Since those formative years, I’ve found various ways to be involved and keep art in my life. The most notable, thus far, has been serving full two-year term as co-chair of 1858’s Prize for Contemporary Art, a prestigious award given to a visual artist that is using their talent to tell a new story about The South. Along with a panel of esteemed judges from across the art world, I have chosen two artists to receive over $20k in cash, the opportunity to showcase at the Gibbes Museum, and the possibility of having a piece acquired for a reputable permanent collection.
But of all the opportunities I’ve had in the art world, late last month I experienced something new. I toured an exhibit with a group of nothing but Black women!
That may sound so simple, but in the 20+ years of finding myself in art spaces, I have never ever been surrounded by people that not only look like me, but have had similar life experiences– something that makes discussing art a much more personal conversation.

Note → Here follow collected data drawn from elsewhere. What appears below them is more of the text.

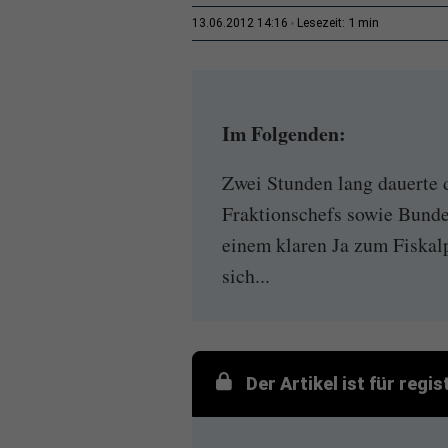
1 min
13.06.2012 14:16
Lesezeit:
Im Folgenden:
Zwei Stunden lang dauerte 
Fraktionschefs sowie Bund
einem klaren Ja zum Fiskal
sich...
Der Artikel ist für regi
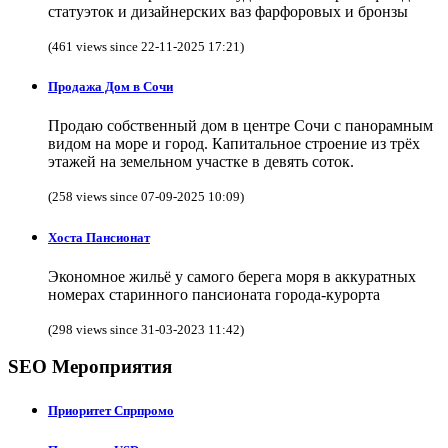
статуэток и дизайнерских ваз фарфоровых и бронзы
(461 views since 22-11-2025 17:21)
Продажа Дом в Сочи
Продаю собственный дом в центре Сочи с панорамным
видом на море и город. Капитальное строение из трёх
этажей на земельном участке в девять соток.
(258 views since 07-09-2025 10:09)
Хоста Пансионат
Экономное жильё у самого берега моря в аккуратных
номерах старинного пансионата города-курорта
(298 views since 31-03-2023 11:42)
SEO Мероприятия
Приоритет Спрпромо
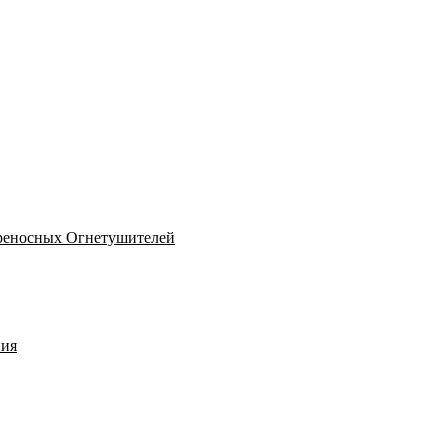
реносных Огнетушителей
ния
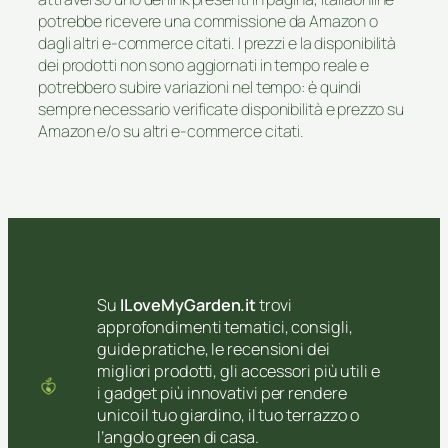
potrebbe ricevere una commissione da Amazon o
dagli altri e-commerce citati. I prezzi e la disponibilità
dei prodotti non sono aggiornati in tempo reale e
potrebbero subire variazioni nel tempo: è quindi
sempre necessario verificate disponibilità e prezzo su
Amazon e/o su altri e-commerce citati.
Su
ILoveMyGarden.it
trovi
approfondimenti tematici, consigli,
guide pratiche, le recensioni dei
migliori prodotti, gli accessori più utili e
i gadget più innovativi per rendere
unico il tuo giardino, il tuo terrazzo o
l’angolo green di casa.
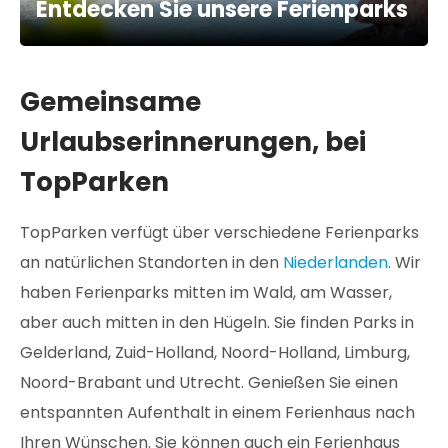
Entdecken Sie unsere Ferienparks
Gemeinsame
Urlaubserinnerungen, bei
TopParken
TopParken verfügt über verschiedene Ferienparks
an natürlichen Standorten in den
Niederlanden
. Wir
haben Ferienparks mitten im Wald, am Wasser,
aber auch mitten in den Hügeln. Sie finden Parks in
Gelderland, Zuid-Holland, Noord-Holland, Limburg,
Noord-Brabant und Utrecht. Genießen Sie einen
entspannten Aufenthalt in einem Ferienhaus nach
Ihren Wünschen. Sie können auch ein Ferienhaus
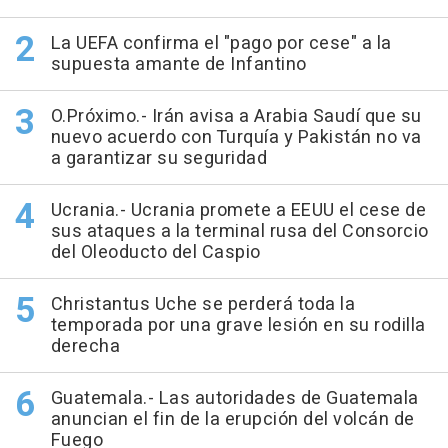
La UEFA confirma el "pago por cese" a la
supuesta amante de Infantino
O.Próximo.- Irán avisa a Arabia Saudí que su
nuevo acuerdo con Turquía y Pakistán no va
a garantizar su seguridad
Ucrania.- Ucrania promete a EEUU el cese de
sus ataques a la terminal rusa del Consorcio
del Oleoducto del Caspio
Christantus Uche se perderá toda la
temporada por una grave lesión en su rodilla
derecha
Guatemala.- Las autoridades de Guatemala
anuncian el fin de la erupción del volcán de
Fuego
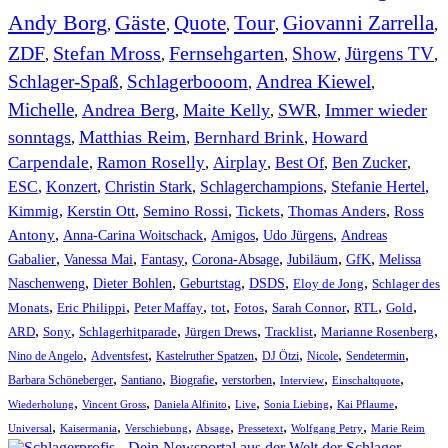
Andy Borg
Gäste
Quote
Tour
Giovanni Zarrella
,
,
,
,
,
ZDF
Stefan Mross
Fernsehgarten
Show
Jürgens TV
,
,
,
,
,
Schlager-Spaß
Schlagerbooom
Andrea Kiewel
,
,
,
Michelle
Andrea Berg
Maite Kelly
SWR
Immer wieder
,
,
,
,
sonntags
Matthias Reim
Bernhard Brink
Howard
,
,
,
Carpendale
Ramon Roselly
Airplay
Best Of
Ben Zucker
,
,
,
,
,
ESC
,
Konzert
,
Christin Stark
,
Schlagerchampions
,
Stefanie Hertel
,
Kimmig
,
Kerstin Ott
,
,
,
,
Semino Rossi
Tickets
Thomas Anders
Ross
,
,
,
,
Antony
Anna-Carina Woitschack
Amigos
Udo Jürgens
Andreas
,
,
,
,
,
,
Gabalier
Vanessa Mai
Fantasy
Corona-Absage
Jubiläum
GfK
Melissa
,
,
,
,
,
Naschenweng
Dieter Bohlen
Geburtstag
DSDS
Eloy de Jong
Schlager des
,
,
,
,
,
,
,
,
Monats
Eric Philippi
Peter Maffay
tot
Fotos
Sarah Connor
RTL
Gold
,
,
,
,
,
,
ARD
Sony
Schlagerhitparade
Jürgen Drews
Tracklist
Marianne Rosenberg
,
,
,
,
,
,
Nino de Angelo
Adventsfest
Kastelruther Spatzen
DJ Ötzi
Nicole
Sendetermin
,
,
,
,
,
,
Barbara Schöneberger
Santiano
Biografie
verstorben
Interview
Einschaltquote
,
,
,
,
,
,
Wiederholung
Vincent Gross
Daniela Alfinito
Live
Sonia Liebing
Kai Pflaume
,
,
,
,
,
,
Universal
Kaisermania
Verschiebung
Absage
Pressetext
Wolfgang Petry
Marie Reim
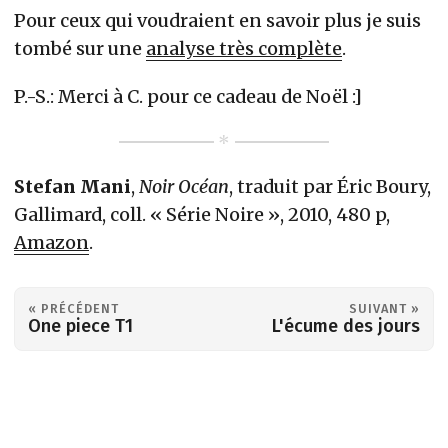
Pour ceux qui voudraient en savoir plus je suis
tombé sur une
analyse très complète
.
P.-S.: Merci à C. pour ce cadeau de Noël :]
Stefan Mani
,
Noir Océan
, traduit par Éric Boury,
Gallimard, coll. « Série Noire », 2010, 480 p,
Amazon
.
« PRÉCÉDENT
SUIVANT »
One piece T1
L'écume des jours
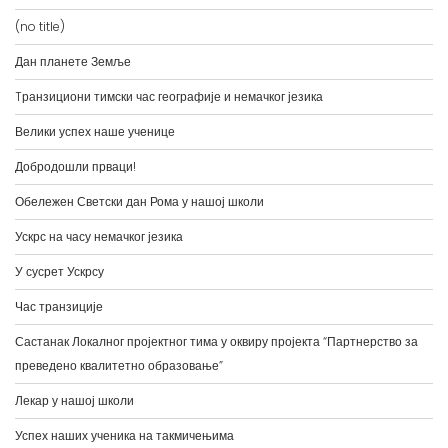
(no title)
Дан планете Земље
Tранзициони тимски час географије и немачког језика
Велики успех наше ученице
Добродошли прваци!
Обележен Светски дан Рома у нашој школи
Ускрс на часу немачког језика
У сусрет Ускрсу
Час транзиције
Састанак Локалног пројектног тима у оквиру пројекта “Партнерство за
преведено квалитетно образовање”
Лекар у нашој школи
Успех наших ученика на такмичењима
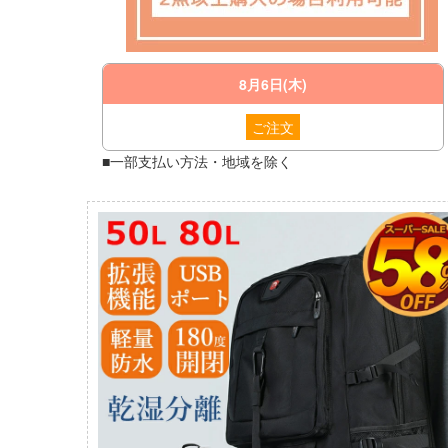
8月6日(木)
ご注文
■一部支払い方法・地域を除く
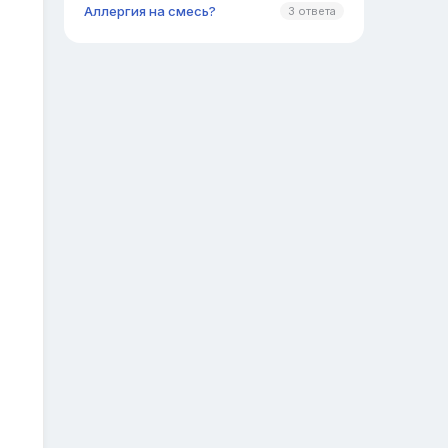
Аллергия на смесь?
3 ответа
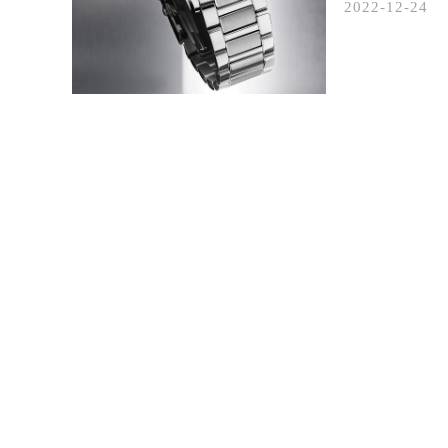
2022-12-24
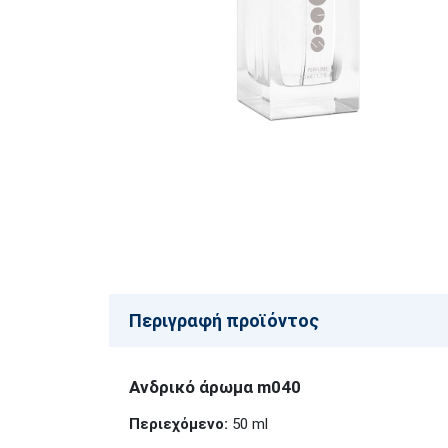
Περιγραφή προϊόντος
Ανδρικό άρωμα m040
Περιεχόμενο:
50 ml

I’d been lucky to find the another Black woman or two at events and exhibits over the years, but none of those encounters felt like this one.
THIS was Black Girls in Art Spaces, an online organization that does precisely what they did that Saturday afternoon at a historic art museum in the middle of one of the most historic cities in the country: facilitate the meet-ups of Black women in various cities at different types of art spaces to have open, honest, and (most importantly) comfortable conversations about the art being showcased across this nation.
I don’t think I realized how badly I needed that.
But thanks to Jordan, the Associate Curator of Contemporary Initiatives + Visiting Artists at the Gibbes’, Charleston got it’s very own chapter and this was our inaugural meeting! Lucky for us, it coincided at the time Beverly McIver’s Full Circle Exhibit. This was a powerful collection of works about Blackness through the eyes of a Black woman that grew up in the South, but as an adult lived in other cities where she was micro-minority. The topics that were raised from her work by this group with deep, and raw, and sometimes inappropriate (had it been around any other audience). But I believe that’s the point of art– to help create conversations about our society during any given time.
I can’t wait to take part in the next local event in Charleston! But what do you think; does Columbia need a chapter too?